I don't get it :/ basically a year is pretty much 365 days and 6 hours, and 4 times 6 is 24 hours...

by Anonymous 12 years ago

But it's not EXACTLY 6 hours, so every leap year it gets off-set by a few more minutes

by Anonymous 12 years ago

Yeah so in a few thousand years we'll be about a day behind or something :D

by Anonymous 12 years ago

what what about in 500 years? will midnight be bright?

by Anonymous 11 years ago

If I think about it too much it drives me insane.

by Anonymous 11 years ago

Time is a human invention.

by Anonymous 11 years ago

No it's not - time exists, the ways and methods we use to measure time are human inventions, but if we didn't measure time, it would still exist, we'd still get older. If humans didn't exist the sun wound still set and rise, and animals and plants would still age and die.

by Anonymous 11 years ago

that is why we skip years divisible by 100 but not 400. I believe that there is another exception to those rules but as it is the time lost is very very small, so small that the calendar will probably be destroyed by the time it needs to be readjusted. The problem is that our calender uses two arbitrary and independent time measures (the time for the earth to rotate and the time for it to orbit) and so they do not divide evenly into each other. In fact seconds and hours do not go evenly into a day (there are leap seconds).

by Anonymous 11 years ago

If Saigot's explanation doesn't it for you, CGP Grey does an amazing job. Mainly because he's one of the biggest badasses on Youtube. http://www.youtube.com/watch?v=xX96xng7sAE

by Anonymous 11 years ago

I read somewhere that every 400 years the add a couple more days to make up for this...but I'm probably wrong

by Anonymous 11 years ago

I read something similar as well, I'm trying to Google it, but apparently in Greenwich, or wherever the fuck they keep the absolute world clock, they add an extra X amount of seconds every X years, to account for the fact that a year isn't exactly 365.25 days.

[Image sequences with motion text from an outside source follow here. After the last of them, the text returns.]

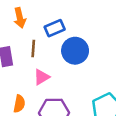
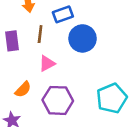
orange semicircle: (19, 104) -> (23, 89), turned 30

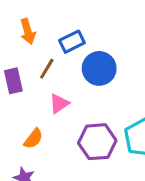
brown line: (40, 34) -> (47, 69), turned 30
purple hexagon: (58, 100) -> (97, 142), moved

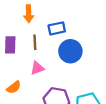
brown line: (47, 69) -> (35, 42), turned -48

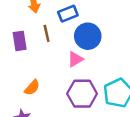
pink triangle: (37, 68) -> (75, 59), moved

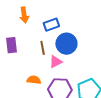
brown line: (47, 33) -> (43, 48), moved
orange semicircle: (32, 88) -> (34, 80), moved, turned -128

Still trying to find the article.

by Anonymous 11 years ago

Found it - http://discovermagazine.com/2009/mar/20-things-you-didn.t-know-about-time The earth's rotation isn't reliable, and a leap second is added every few years.

by Anonymous 11 years ago

Also back in the time of the dinosaurs, a day was 23 hours, that's pretty interesting.

by Anonymous 11 years ago

That's why we have leap seconds.

by Anonymous 11 years ago

The earths orbit is slowly, slowing. So that in several hundred years (I can't remember the exact number) we lose a grand total of 1second from the clock!